EXETER.--Charles, duc d'Orléans, neveu du roi; Jean, duc de Bourbon, et le seigneur Boucicaut, et des autres seigneurs, barons, chevaliers, gentilshommes, quinze cents, sans compter les soldats.
LE ROI.--Cette liste porte dix mille Français morts restés sur le champ de bataille. Dans ce nombre, il y en a cent vingt-six, tant princes que nobles, portant bannière; ajoutez huit mille quatre cents, tant chevaliers, écuyers et autres guerriers distingués, dont il y en a cinq cents qui n'ont été faits chevaliers que d'hier; en sorte que, dans les dix mille hommes qu'ils ont perdus, il n'y a que six cents mercenaires: le reste sont tous princes, barons, seigneurs, chevaliers, écuyers et gentilshommes de naissance et de qualité.
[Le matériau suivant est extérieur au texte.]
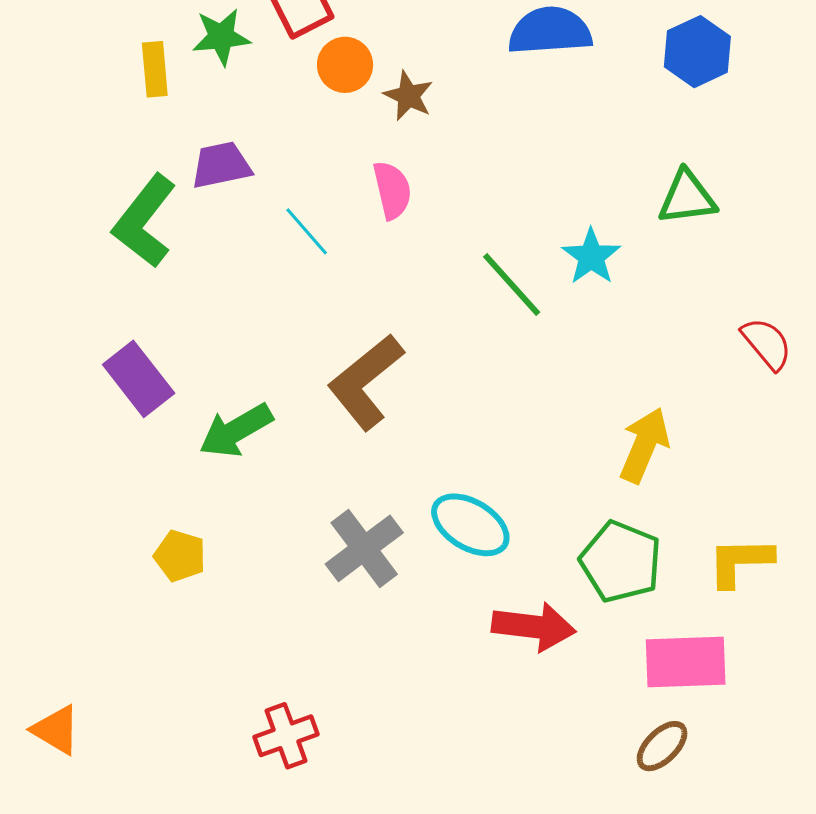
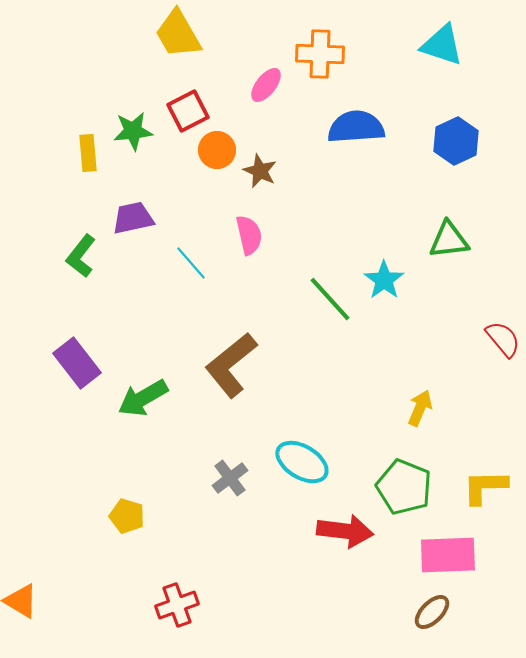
green L-shape: (144, 221) -> (81, 256), size x0.7
yellow arrow: (644, 445) -> (420, 408), size x0.7
gray cross: (364, 548) -> (230, 478), size x0.7
yellow pentagon: (180, 556) -> (127, 516), moved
Les noms de leurs nobles qui ont été tués: Charles d'Albret, grand connétable de France; Jacques Châtillon, amiral de France; le grand maître des arbalétriers; le seigneur Rambure; le brave Guichard Dauphin, grand maître de France; Jean, duc d'Alençon; Antoine, duc de Brabant, frère du duc de Bourgogne; Edouard, duc de Bar; parmi les hauts comtes: Grandpré, Roussi, Fauconberg et de Foix, Beaumont, Merle, Vaudemont et Lestrelles. Voilà une société de morts illustres.--Où est la liste des morts anglais? (Le héraut lui présente un autre papier.) Edouard, duc d'York; le comte de Suffolk; sir Richard Kelty; David Gam, écuyer, point d'autre de marque; et des soldats, vingt-cinq en tout. O Dieu du ciel! ton bras s'est signalé ici; et c'est à toi seul, et non pas à nous, que nous devons rendre tout l'honneur de cette journée! Quand jamais a-t-on vu, dans la mêlée d'une bataille rangée, et sans ruse ni stratagème, une si grande perte d'un côté, une si légère de l'autre? Prends-en tout l'honneur, grand Dieu, car il t'appartient tout entier.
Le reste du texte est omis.